BEGIN

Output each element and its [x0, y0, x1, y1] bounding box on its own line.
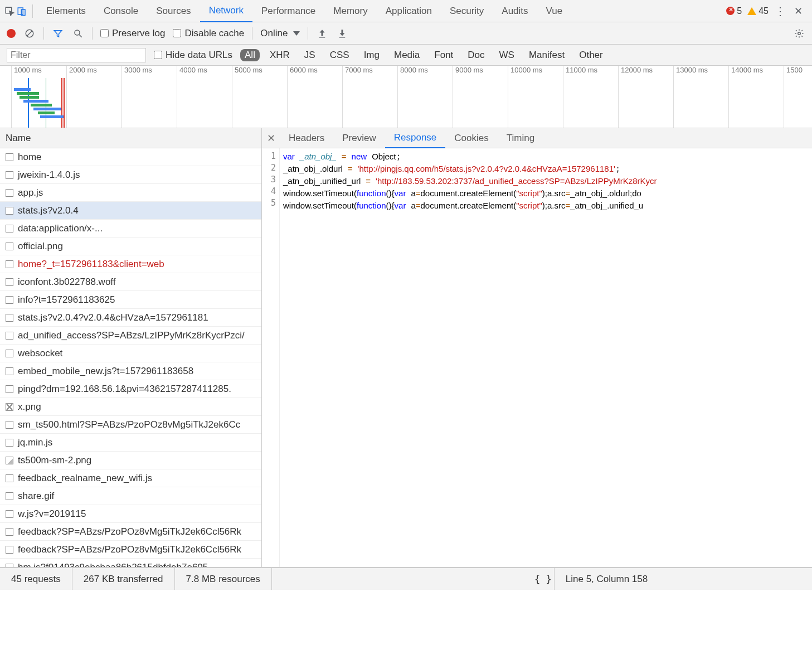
clear-icon[interactable] [23, 27, 36, 40]
request-row[interactable]: app.js [0, 184, 261, 202]
network-timeline[interactable]: 1000 ms2000 ms3000 ms4000 ms5000 ms6000 … [0, 66, 812, 128]
timeline-bar [31, 104, 52, 106]
tab-performance[interactable]: Performance [252, 0, 324, 22]
status-transferred: 267 KB transferred [72, 568, 175, 590]
request-row[interactable]: feedback_realname_new_wifi.js [0, 469, 261, 487]
search-icon[interactable] [72, 27, 84, 40]
tab-console[interactable]: Console [95, 0, 147, 22]
tab-network[interactable]: Network [200, 0, 252, 22]
close-detail-icon[interactable]: ✕ [262, 132, 280, 144]
gear-icon[interactable] [793, 27, 805, 40]
request-row[interactable]: official.png [0, 238, 261, 255]
tab-vue[interactable]: Vue [537, 0, 572, 22]
tab-memory[interactable]: Memory [324, 0, 376, 22]
detail-tab-timing[interactable]: Timing [498, 128, 543, 148]
detail-tab-cookies[interactable]: Cookies [445, 128, 497, 148]
request-row[interactable]: iconfont.3b022788.woff [0, 273, 261, 291]
divider [92, 27, 93, 40]
request-row[interactable]: pingd?dm=192.168.56.1&pvi=43621572874112… [0, 380, 261, 398]
request-list[interactable]: homejweixin-1.4.0.jsapp.jsstats.js?v2.0.… [0, 148, 261, 567]
tab-elements[interactable]: Elements [37, 0, 95, 22]
timeline-tick: 11000 ms [563, 66, 597, 128]
request-name: websocket [18, 348, 62, 359]
filter-type-media[interactable]: Media [390, 49, 424, 61]
request-row[interactable]: share.gif [0, 487, 261, 505]
tab-security[interactable]: Security [441, 0, 493, 22]
filter-type-js[interactable]: JS [300, 49, 320, 61]
detail-tab-preview[interactable]: Preview [333, 128, 385, 148]
tab-audits[interactable]: Audits [493, 0, 537, 22]
request-row[interactable]: feedback?SP=ABzs/PzoPOz8vMg5iTkJ2ek6Ccl5… [0, 523, 261, 541]
request-row[interactable]: hm.js?f01493c9ebcbaa86b2615dbfdeb7e605 [0, 559, 261, 567]
request-name: jq.min.js [18, 437, 52, 448]
file-icon [6, 385, 13, 393]
warning-icon [747, 7, 756, 15]
request-row[interactable]: stats.js?v2.0.4?v2.0.4&cHVzaA=1572961181 [0, 309, 261, 327]
kebab-menu-icon[interactable]: ⋮ [774, 5, 786, 17]
timeline-load-marker [64, 78, 65, 128]
request-name: feedback?SP=ABzs/PzoPOz8vMg5iTkJ2ek6Ccl5… [18, 544, 241, 555]
filter-type-css[interactable]: CSS [325, 49, 354, 61]
file-icon [6, 510, 13, 518]
pretty-print-icon[interactable]: { } [532, 568, 555, 590]
network-toolbar: Preserve log Disable cache Online [0, 22, 812, 45]
divider [308, 27, 308, 40]
code-content[interactable]: var _atn_obj_ = new Object; _atn_obj_.ol… [280, 148, 812, 567]
request-row[interactable]: info?t=1572961183625 [0, 291, 261, 309]
filter-type-doc[interactable]: Doc [463, 49, 489, 61]
filter-type-all[interactable]: All [240, 49, 260, 61]
request-row[interactable]: jweixin-1.4.0.js [0, 166, 261, 184]
throttling-select[interactable]: Online [260, 28, 300, 39]
timeline-tick: 13000 ms [673, 66, 708, 128]
request-name: x.png [18, 401, 41, 413]
filter-type-font[interactable]: Font [430, 49, 458, 61]
file-icon [6, 350, 13, 357]
timeline-bar [17, 92, 39, 95]
filter-type-ws[interactable]: WS [495, 49, 519, 61]
filter-input[interactable] [7, 48, 146, 62]
device-toolbar-icon[interactable] [16, 5, 28, 17]
filter-type-xhr[interactable]: XHR [265, 49, 294, 61]
file-icon [6, 171, 13, 179]
close-icon[interactable]: ✕ [792, 5, 804, 17]
request-row[interactable]: embed_mobile_new.js?t=1572961183658 [0, 362, 261, 380]
request-name: embed_mobile_new.js?t=1572961183658 [18, 366, 193, 377]
devtools-top-tabs: ElementsConsoleSourcesNetworkPerformance… [0, 0, 812, 22]
record-button[interactable] [7, 29, 16, 38]
request-row[interactable]: websocket [0, 345, 261, 362]
preserve-log-checkbox[interactable]: Preserve log [100, 28, 165, 39]
detail-tab-headers[interactable]: Headers [280, 128, 333, 148]
filter-type-manifest[interactable]: Manifest [524, 49, 569, 61]
request-row[interactable]: home?_t=1572961183&client=web [0, 255, 261, 273]
tab-application[interactable]: Application [377, 0, 441, 22]
upload-har-icon[interactable] [316, 27, 328, 40]
tab-sources[interactable]: Sources [147, 0, 200, 22]
svg-rect-1 [18, 8, 23, 14]
disable-cache-checkbox[interactable]: Disable cache [173, 28, 244, 39]
request-row[interactable]: stats.js?v2.0.4 [0, 202, 261, 220]
filter-type-img[interactable]: Img [359, 49, 384, 61]
request-name: jweixin-1.4.0.js [18, 169, 80, 181]
warning-count[interactable]: 45 [747, 6, 769, 16]
request-name: stats.js?v2.0.4?v2.0.4&cHVzaA=1572961181 [18, 312, 208, 323]
request-row[interactable]: home [0, 148, 261, 166]
response-code[interactable]: 12345 var _atn_obj_ = new Object; _atn_o… [262, 148, 812, 567]
filter-type-other[interactable]: Other [575, 49, 607, 61]
line-gutter: 12345 [262, 148, 280, 567]
request-row[interactable]: feedback?SP=ABzs/PzoPOz8vMg5iTkJ2ek6Ccl5… [0, 541, 261, 559]
request-row[interactable]: jq.min.js [0, 434, 261, 452]
request-row[interactable]: x.png [0, 398, 261, 416]
request-row[interactable]: w.js?v=2019115 [0, 505, 261, 523]
filter-icon[interactable] [52, 27, 64, 40]
request-row[interactable]: ts500m-sm-2.png [0, 452, 261, 469]
request-row[interactable]: ad_unified_access?SP=ABzs/LzIPPyMrKz8rKy… [0, 327, 261, 345]
request-row[interactable]: data:application/x-... [0, 220, 261, 238]
inspect-element-icon[interactable] [3, 5, 16, 17]
download-har-icon[interactable] [336, 27, 348, 40]
name-column-header[interactable]: Name [0, 128, 261, 148]
hide-data-urls-checkbox[interactable]: Hide data URLs [154, 50, 232, 61]
timeline-tick: 9000 ms [453, 66, 483, 128]
detail-tab-response[interactable]: Response [385, 128, 446, 148]
error-count[interactable]: ✕ 5 [726, 6, 742, 16]
request-row[interactable]: sm_ts500.html?SP=ABzs/PzoPOz8vMg5iTkJ2ek… [0, 416, 261, 434]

END

## Required action
Reproduce each entry exactly, without the pictures.

## Expected answer
Output each element and its [x0, y0, x1, y1] bounding box on its own line.
clear-icon[interactable] [23, 27, 36, 40]
request-row[interactable]: app.js [0, 184, 261, 202]
network-timeline[interactable]: 1000 ms2000 ms3000 ms4000 ms5000 ms6000 … [0, 66, 812, 128]
timeline-bar [31, 104, 52, 106]
tab-performance[interactable]: Performance [252, 0, 324, 22]
status-transferred: 267 KB transferred [72, 568, 175, 590]
request-row[interactable]: feedback_realname_new_wifi.js [0, 469, 261, 487]
search-icon[interactable] [72, 27, 84, 40]
tab-console[interactable]: Console [95, 0, 147, 22]
tab-network[interactable]: Network [200, 0, 252, 22]
close-detail-icon[interactable]: ✕ [262, 132, 280, 144]
gear-icon[interactable] [793, 27, 805, 40]
request-row[interactable]: official.png [0, 238, 261, 255]
tab-vue[interactable]: Vue [537, 0, 572, 22]
tab-memory[interactable]: Memory [324, 0, 376, 22]
detail-tab-timing[interactable]: Timing [498, 128, 543, 148]
detail-tab-cookies[interactable]: Cookies [445, 128, 497, 148]
request-row[interactable]: iconfont.3b022788.woff [0, 273, 261, 291]
divider [92, 27, 93, 40]
request-row[interactable]: pingd?dm=192.168.56.1&pvi=43621572874112… [0, 380, 261, 398]
request-list[interactable]: homejweixin-1.4.0.jsapp.jsstats.js?v2.0.… [0, 148, 261, 567]
tab-elements[interactable]: Elements [37, 0, 95, 22]
timeline-tick: 11000 ms [563, 66, 597, 128]
request-name: websocket [18, 348, 62, 359]
filter-type-media[interactable]: Media [390, 49, 424, 61]
request-row[interactable]: share.gif [0, 487, 261, 505]
tab-security[interactable]: Security [441, 0, 493, 22]
filter-type-js[interactable]: JS [300, 49, 320, 61]
detail-tab-preview[interactable]: Preview [333, 128, 385, 148]
tab-audits[interactable]: Audits [493, 0, 537, 22]
request-row[interactable]: feedback?SP=ABzs/PzoPOz8vMg5iTkJ2ek6Ccl5… [0, 523, 261, 541]
request-row[interactable]: hm.js?f01493c9ebcbaa86b2615dbfdeb7e605 [0, 559, 261, 567]
request-name: jq.min.js [18, 437, 52, 448]
file-icon [6, 385, 13, 393]
warning-icon [747, 7, 756, 15]
request-row[interactable]: stats.js?v2.0.4?v2.0.4&cHVzaA=1572961181 [0, 309, 261, 327]
kebab-menu-icon[interactable]: ⋮ [774, 5, 786, 17]
timeline-load-marker [64, 78, 65, 128]
request-name: feedback?SP=ABzs/PzoPOz8vMg5iTkJ2ek6Ccl5… [18, 544, 241, 555]
filter-type-css[interactable]: CSS [325, 49, 354, 61]
file-icon [6, 510, 13, 518]
pretty-print-icon[interactable]: { } [532, 568, 555, 590]
network-toolbar: Preserve log Disable cache Online [0, 22, 812, 45]
divider [308, 27, 308, 40]
code-content[interactable]: var _atn_obj_ = new Object; _atn_obj_.ol… [280, 148, 812, 567]
request-row[interactable]: info?t=1572961183625 [0, 291, 261, 309]
filter-type-doc[interactable]: Doc [463, 49, 489, 61]
filter-type-all[interactable]: All [240, 49, 260, 61]
request-row[interactable]: jweixin-1.4.0.js [0, 166, 261, 184]
throttling-select[interactable]: Online [260, 28, 300, 39]
timeline-tick: 13000 ms [673, 66, 708, 128]
request-name: x.png [18, 401, 41, 413]
filter-type-font[interactable]: Font [430, 49, 458, 61]
file-icon [6, 350, 13, 357]
timeline-bar [17, 92, 39, 95]
filter-type-ws[interactable]: WS [495, 49, 519, 61]
filter-input[interactable] [7, 48, 146, 62]
device-toolbar-icon[interactable] [16, 5, 28, 17]
filter-type-xhr[interactable]: XHR [265, 49, 294, 61]
file-icon [6, 171, 13, 179]
close-icon[interactable]: ✕ [792, 5, 804, 17]
request-row[interactable]: embed_mobile_new.js?t=1572961183658 [0, 362, 261, 380]
request-name: embed_mobile_new.js?t=1572961183658 [18, 366, 193, 377]
devtools-top-tabs: ElementsConsoleSourcesNetworkPerformance… [0, 0, 812, 22]
record-button[interactable] [7, 29, 16, 38]
request-row[interactable]: websocket [0, 345, 261, 362]
preserve-log-checkbox[interactable]: Preserve log [100, 28, 165, 39]
detail-tab-headers[interactable]: Headers [280, 128, 333, 148]
filter-type-manifest[interactable]: Manifest [524, 49, 569, 61]
request-row[interactable]: home?_t=1572961183&client=web [0, 255, 261, 273]
tab-application[interactable]: Application [377, 0, 441, 22]
upload-har-icon[interactable] [316, 27, 328, 40]
tab-sources[interactable]: Sources [147, 0, 200, 22]
svg-rect-1 [18, 8, 23, 14]
disable-cache-checkbox[interactable]: Disable cache [173, 28, 244, 39]
request-row[interactable]: stats.js?v2.0.4 [0, 202, 261, 220]
filter-type-img[interactable]: Img [359, 49, 384, 61]
request-name: jweixin-1.4.0.js [18, 169, 80, 181]
warning-count[interactable]: 45 [747, 6, 769, 16]
request-name: stats.js?v2.0.4?v2.0.4&cHVzaA=1572961181 [18, 312, 208, 323]
request-row[interactable]: home [0, 148, 261, 166]
response-code[interactable]: 12345 var _atn_obj_ = new Object; _atn_o… [262, 148, 812, 567]
filter-type-other[interactable]: Other [575, 49, 607, 61]
line-gutter: 12345 [262, 148, 280, 567]
request-row[interactable]: feedback?SP=ABzs/PzoPOz8vMg5iTkJ2ek6Ccl5… [0, 541, 261, 559]
request-row[interactable]: jq.min.js [0, 434, 261, 452]
request-row[interactable]: x.png [0, 398, 261, 416]
request-row[interactable]: w.js?v=2019115 [0, 505, 261, 523]
filter-icon[interactable] [52, 27, 64, 40]
request-row[interactable]: ts500m-sm-2.png [0, 452, 261, 469]
request-row[interactable]: ad_unified_access?SP=ABzs/LzIPPyMrKz8rKy… [0, 327, 261, 345]
request-row[interactable]: data:application/x-... [0, 220, 261, 238]
inspect-element-icon[interactable] [3, 5, 16, 17]
download-har-icon[interactable] [336, 27, 348, 40]
name-column-header[interactable]: Name [0, 128, 261, 148]
hide-data-urls-checkbox[interactable]: Hide data URLs [154, 50, 232, 61]
timeline-tick: 9000 ms [453, 66, 483, 128]
detail-tab-response[interactable]: Response [385, 128, 446, 148]
error-count[interactable]: ✕ 5 [726, 6, 742, 16]
request-row[interactable]: sm_ts500.html?SP=ABzs/PzoPOz8vMg5iTkJ2ek… [0, 416, 261, 434]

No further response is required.